Hist 696: Copyright, Open Access and me

I am a strong supporter of the idea that ideas and knowledge cannot be owned and that both are most productive when opened up to others.

I am also a strong supporter of the idea that cultural products should be available to be remixed, reworked, and recreated.

I probably have a lower view of copyright than I should, having never produced anything that I felt I was due monetary remuneration for.

But, still.

I understand the value and necessity of copyright, ensuring that those who engage in creative pursuits are not left in the poor house, like so many of their artistic forebears.

But can we have some balance?

Questions of open access to knowledge are incredibly pertinent for all of our scholarly work, whether digital or not. Whether or not, and how, we can include images in our monographs is an issue determined by copyright and publishing restrictions. Who can read the work we publish in academic journals in order to qualify for tenure is determined by the open access policy, or not, of the journal we publish in? Is open access is important enough to risk ones academic career on it? Will we make publication choices based on who retains copyright and whether the work is made freely available?

The questions only increase in the digital realm. But many of the questions can be answered by actions taken. If scholars choose to think about copyright and access, if they choose to publish using a copyright such as creative commons that allows for sharing, some change can happen. However, as Free Culture and the current debates over SOPA reveal, this is a contested area in many arenas, not just within academia, and these are questions with large political and structural ramification.

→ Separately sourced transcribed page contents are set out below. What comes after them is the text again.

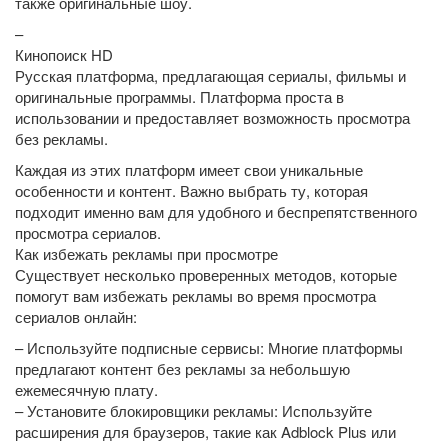
также оригинальные шоу.
–
Кинопоиск HD
Русская платформа, предлагающая сериалы, фильмы и
оригинальные программы. Платформа проста в
использовании и предоставляет возможность просмотра
без рекламы.
Каждая из этих платформ имеет свои уникальные
особенности и контент. Важно выбрать ту, которая
подходит именно вам для удобного и беспрепятственного
просмотра сериалов.
Как избежать рекламы при просмотре
Существует несколько проверенных методов, которые
помогут вам избежать рекламы во время просмотра
сериалов онлайн:
– Используйте подписные сервисы: Многие платформы
предлагают контент без рекламы за небольшую
ежемесячную плату.
– Установите блокировщики рекламы: Используйте
расширения для браузеров, такие как Adblock Plus или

The texts for this week did a great job of describing some of the questions and challenges being debated both inside academia with questions of publishing and open access (fyi: is no longer passively edited) and outside with larger questions of copyright and the structures underlying digital technology. Another text (and there are many in this general vein) that argues for keeping the internet open is Jonathan Zittrain’s [*The Future of the Internet and how to stop it*][2]. According to Zittrain, we should be a little more worried about the shift to mobile as the primary means of accessing the web.* Another interesting text is *From CounterCulture to Cyberculture* by Fred Turner. In the book, Turner traces the roots of what he calls “digital utopianism” to the counterculture movements of the 1960s. In some ways, it was a disconcerting text, in that I didn’t realize that I was a hippie. However, the text offers an alternative and not always sympathetic perspective on the open access, open software movements. That being said, I am very happy to be a hippie and to advocate for the potential of the internet.

As Megan already noted, these questions are not abstract academic questions. The current congress is again hearing arguments over a bill to increase regulation of the internet, this time in line with recommendations made by major media companies who are seeking to put an end to piracy of copyrighted material. Creative Commons is taking a stand against it, as is Google and others. And because of the stakes involved, this is a fight that will continue until either profit models change to better fit the digital structure or the digital structure is changed to information and content easier to control.

Geek fail – there is a distinction between web and internet and I forget how it goes. Please forgive. and advise.